Hipotecas abusivas, valga la redundancia
Si la industria cinematográfica española tuviese el músculo y los reflejos de la estadounidense, ya estaría preparando una película sobre tres héroes de nuestro tiempo: Mohamed Aziz, Dionisio Moreno y José María Fernández Seijo. El trabajador que fue desahuciado de su casa por el banco y no se resignó; el abogado que creyó en la Justicia y se ha pasado dos años peleando; y el juez con conciencia social que aceptó llevar el caso al tribunal europeo que ayer les dio la razón.
Me temo que con tanta fumata vaticana no demos la importancia que merece a la victoria de Aziz, Moreno y Seijo. Aunque el poder financiero y sus aliados políticos intentarán levantar un dique (hay que “acotar adecuadamente el alcance de la sentencia”, dice la Asociación Hipotecaria Española), la riada puede crecer y abrir una vía judicial contra los desahucios, además de forzar el cambio legislativo por el que pelea la PAH.
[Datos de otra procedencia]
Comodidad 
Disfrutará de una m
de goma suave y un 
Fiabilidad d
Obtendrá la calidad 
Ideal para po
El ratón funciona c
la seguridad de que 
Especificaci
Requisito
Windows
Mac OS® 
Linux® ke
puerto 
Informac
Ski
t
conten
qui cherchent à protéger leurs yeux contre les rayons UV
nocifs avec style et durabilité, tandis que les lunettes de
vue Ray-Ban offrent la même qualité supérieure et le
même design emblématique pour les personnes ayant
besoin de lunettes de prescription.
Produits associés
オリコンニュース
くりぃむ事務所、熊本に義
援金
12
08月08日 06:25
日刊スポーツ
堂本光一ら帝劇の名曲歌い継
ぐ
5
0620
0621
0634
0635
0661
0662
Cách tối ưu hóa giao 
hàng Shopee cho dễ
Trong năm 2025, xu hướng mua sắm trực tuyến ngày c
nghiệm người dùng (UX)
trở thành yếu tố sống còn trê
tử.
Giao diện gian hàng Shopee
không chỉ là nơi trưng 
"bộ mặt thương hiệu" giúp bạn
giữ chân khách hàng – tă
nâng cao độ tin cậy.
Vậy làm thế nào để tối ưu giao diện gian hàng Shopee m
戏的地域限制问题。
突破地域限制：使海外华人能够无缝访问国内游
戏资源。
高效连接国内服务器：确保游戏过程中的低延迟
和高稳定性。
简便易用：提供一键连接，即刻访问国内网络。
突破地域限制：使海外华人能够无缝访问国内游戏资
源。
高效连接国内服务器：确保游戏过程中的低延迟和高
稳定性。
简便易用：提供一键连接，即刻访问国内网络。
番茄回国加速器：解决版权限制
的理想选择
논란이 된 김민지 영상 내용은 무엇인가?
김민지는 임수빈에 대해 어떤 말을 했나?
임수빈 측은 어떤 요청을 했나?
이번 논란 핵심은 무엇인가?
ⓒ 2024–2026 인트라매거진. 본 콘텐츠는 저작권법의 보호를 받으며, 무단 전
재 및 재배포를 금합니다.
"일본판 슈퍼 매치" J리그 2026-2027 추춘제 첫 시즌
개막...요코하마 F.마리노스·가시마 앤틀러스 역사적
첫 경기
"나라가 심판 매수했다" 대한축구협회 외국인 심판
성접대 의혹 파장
Su historia, insisto, es puro Hollywood, del género ‘legal thriller’, esas películas donde el débil siempre acaba venciendo al fuerte, el ciudadano oprimido y el abogado valiente derrotan a una poderosa multinacional, una conspiración política o una fábrica contaminadora tras un arduo proceso judicial. O como en este caso, el humilde trabajador, el abogado tenaz y el buen juez contra la mafia hipotecaria.
En el principio de la crisis española hay una hipoteca: una firma sobre un documento que te entregaba atado de pies y manos al banco, que desde ese momento era dueño de tu vida y podía imponerte todo tipo de condiciones abusivas, porque se lo permitía una ley “abusiva”, como la califica la sentencia europea. Es decir, una ley hecha a la medida de los bancos.
La ley hipotecaria allanó el terreno al boom inmobiliario, la década prodigiosa en que se firmaron nueve millones de hipotecas abusivas, valga la redundancia. Sin ese endeudamiento masivo no habría sido posible construir millones de viviendas que generaron plusvalías escandalosas. Entonces todo empujaba a las familias a hipotecarse: la situación económica, los tipos de interés, la política fiscal, el disuasorio mercado de alquiler, las promesas de revalorización permanente que hacían de la vivienda la mejor hucha, y la cultura dominante. Todo convergía en un embudo por el que entró ese 80% de las familias que tienen vivienda en propiedad. Y al final de ese embudo, el estrechamiento último por el que todos tenían que pasar de perfil era la ley hipotecaria, lo más parecido a vender tu alma al diablo.
Cuando llegó la crisis, la ley hipotecaria estaba ahí para proteger a los bancos y penalizar a los ciudadanos: cláusulas suelo, intereses de demora obscenos, desprotección, desahucios a criterio del banco, subastas tramposas, una deuda de por vida para el hipotecado y para todos sus familiares atrapados en la telaraña de avales. Y ni hablar de la dación en pago, que se negaba a las familias mientras se le concedía a las inmobiliarias responsables de la burbuja.
La ley hipotecaria no solo ha protegido a los bancos: también ha servido para proteger al gobierno de turno, enfriando el descontento ciudadano. Cada vez que alguien pregunta por qué no arde la calle en España con tanta desigualdad, miseria, recortes y contrarreformas, no busquen explicaciones sociológicas, no miren en el colchón familiar ni sigan el rastro de ningún opio del pueblo. La verdadera respuesta está en esa ley hipotecaria, que mantiene la morosidad sorprendentemente baja, y que hace que millones de personas acepten cualquier trabajo y cualquier modificación de sus condiciones laborales, con tal de reunir suficiente para pagar la letra de la hipoteca otro mes más, y así seguir cumpliendo su parte del trato con el diablo.